Die Weltgemeinschaft hat ein gutes Gedächtnis: Sie weiß, was sie davon zu halten hat, wenn die US-Regierung angebliche Beweise vorlegt, mit der sie eine militärische Intervention gegen ein anderes Land rechtfertigen will. Der damalige Außenminister Colin Powell breitete 2003 vor den UN Bilder aus, die belegen sollten, dass Saddam Hussein Massenvernichtungswaffen besitzt. Eine Lüge, der kurz darauf die Invasion des Irak folgte.
Jetzt steht der Iran im Fadenkreuz der Falken im Pentagon und im Weißen Haus: Der Angriff auf zwei Öltanker und der Abschuss einer amerikanischen Drohne werden dem Regime zur Last gelegt. Der Iran weist jede Schuld von sich, und nicht zuletzt, weil der aktuelle US-Präsident schon mehrfach dreist öffentlich gelogen hat, ist man fast schon versucht, Teheran zu glauben.
Der angeblich vorbereitete Angriff auf iranische Einrichtungen und Trumps theatralische Twitter-Begründung des Abbruchs wirken wie der Teil eines Bluffs, der den Druck auf den Iran erhöhen soll. Ein US-Präsident, der wegen zu erwartender Todesopfer einen Militärschlag scheut? Obama wäre dafür gefeiert worden.
Der Zocker Trump jedoch kann jetzt gegenüber dem iranischen Präsidenten Hassan Ruhani und auch vor Nordkoreas Diktator Kim Jong Un nicht mehr den harten Cowboy mimen. Bislang war seine jähzornige Unberechenbarkeit sein bester Trumpf. Jetzt hat er ihn aus der Hand gegeben. Gut so.
Frank Stüdemann ist mit seinem Kommentar eine deutlich realistischere und differenziertere Beschreibung der Situation am Persischen Golf gelungen, als der Meinungsbeitrag „Trotz Trump: Deutschlands Partner heißt USA und nicht Iran“ (DnT, 15.06.2019).

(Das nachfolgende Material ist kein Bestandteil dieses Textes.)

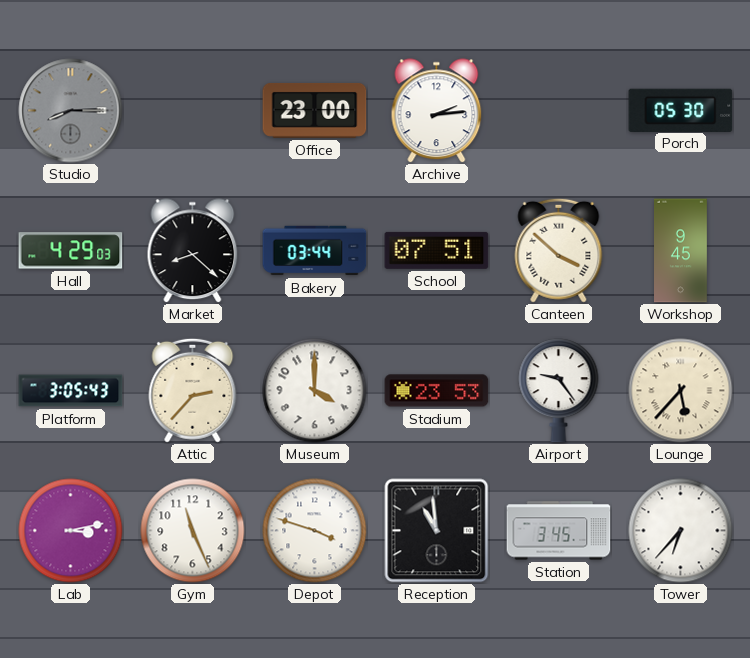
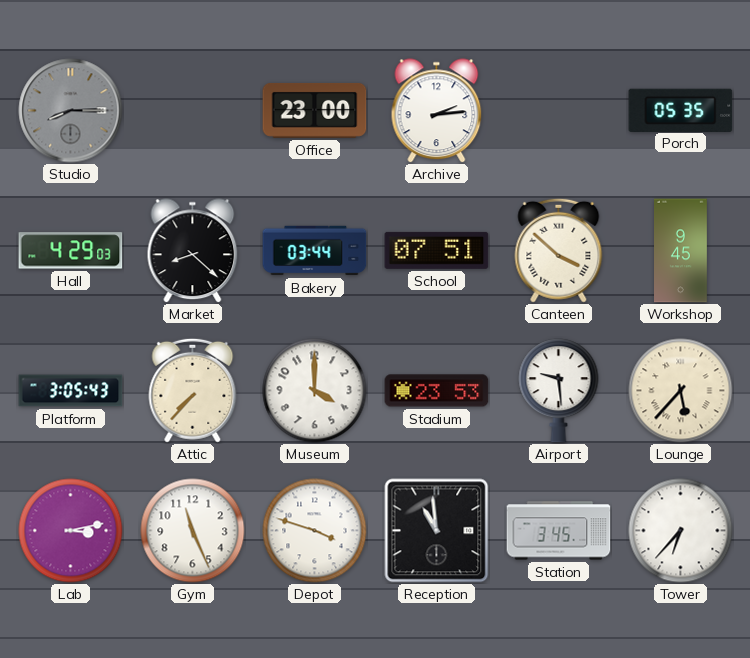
Porch: 05:30 -> 05:35
Attic: 2:37 -> 7:37
Airport: 9:24 -> 9:29
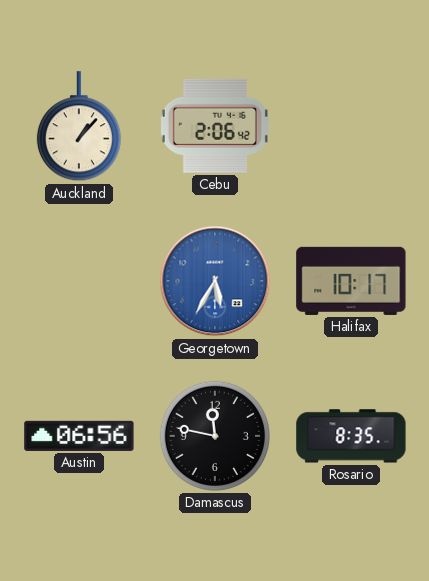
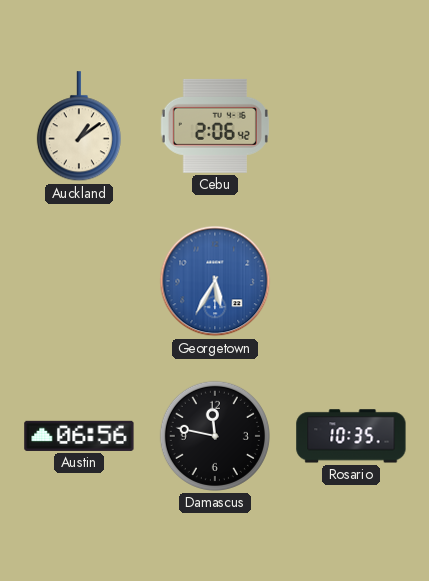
Auckland: 1:07 -> 1:09
Halifax: 10:17 -> none
Rosario: 8:35 -> 10:35
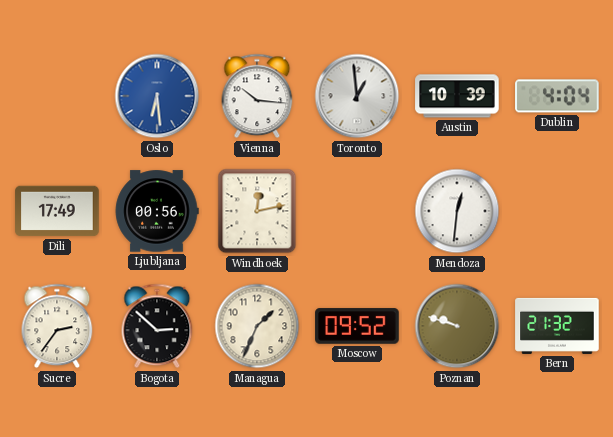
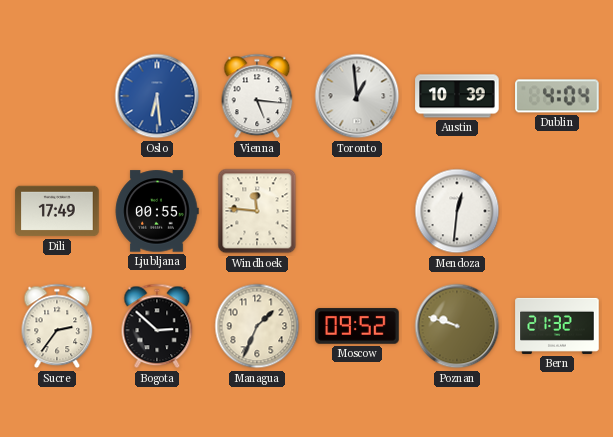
Vienna: 10:16 -> 5:16
Ljubljana: 00:56 -> 00:55
Windhoek: 12:13 -> 11:46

Israel und Saudi Arabien fordern seit Jahren einen Militärschlag gegen den Iran, obwohl UN-Inspektoren noch vor wenigen Wochen Teheran bescheinigten, dass sich dieses exakt an den vereinbarten Atomdeal hält. Bis heute hat sich die EU nicht der von den USA verbreiteten Version von den Anschlägen auf die Öltanker angeschlossen. Trump schreckte nicht mal davor zurück die Demokratenführerin Nancy Pelosi in einem Fake-Video als betrunken darzustellen. Deshalb ist Vorsicht geboten!
Grundsätzlich stellt sich natürlich die Frage, ob Deutschlands Platz auch im Fall eines ungerechtfertigten, inszenierten Krieges an der Seite der USA ist? Neben einigen inhaltlichen Fehlern fühlte man sich beim o.g. Kommentar von Wolfgang Würth an die unseligsten Seiten des kalten Krieges erinnert. Eine schlichte schwarz-weiß-Sichtweise wird jedoch der komplizierten Situation im nahen Osten nicht gerecht. War es nicht die USA, die die Region mit dem Sturz des laizistischen Mossadegh (frei gewählter Präsident Persiens) und den beiden Irakkriegen destabilisierte? Hat nicht Trump den Westen gespalten? Welche gemeinsamen Werte sehen Europa und die USA mit Saudi Arabien, dem schlimmsten aller mittelalterlichen Regime, während der Iran dämonisiert wird? Der Westen hat Saudi Arabien hochgerüstet, obwohl es weltweit seit 40 Jahren den politischen, radikalen und fundamentalistischen Islam finanziell unterstützt. Saudi Arabien lässt nicht nur Homosexuelle hinrichten, sondern auch noch Journalisten, die darüber berichten. Sollte der Westen auf Iranisches Öl verzichten und notfalls höhere Benzinpreise in Kauf nehmen, um der Moral willen? Sollte die deutsche Wirtschaft nicht mehr in Länder exportieren, deren Menschenrechtslage nicht unseren Vorstellungen entsprechen? Man muss die Siuation im Iran nicht beschönigen, man sollte aber auch nicht mit zweierlei Maß messen. Die USA unter Trump fühlen sich nur ihren eigenen Interessen verpflichtet und führen einen Wirtschaftskrieg gegen Freund und Feind.
Die Situation lässt sich mit zwei Zitaten zusammenfassen: Zur deutschen Position: Erst kommt das Fressen, dann die Moral (Bertolt Brecht). Zur Rolle der USA gilt der Spruch des alten Reichskanzlers Otto von Bismarck aus dem 19. Jahrhundert: "Es wird nie so viel gelogen wie vor der Wahl, während des Krieges und nach der Jagd."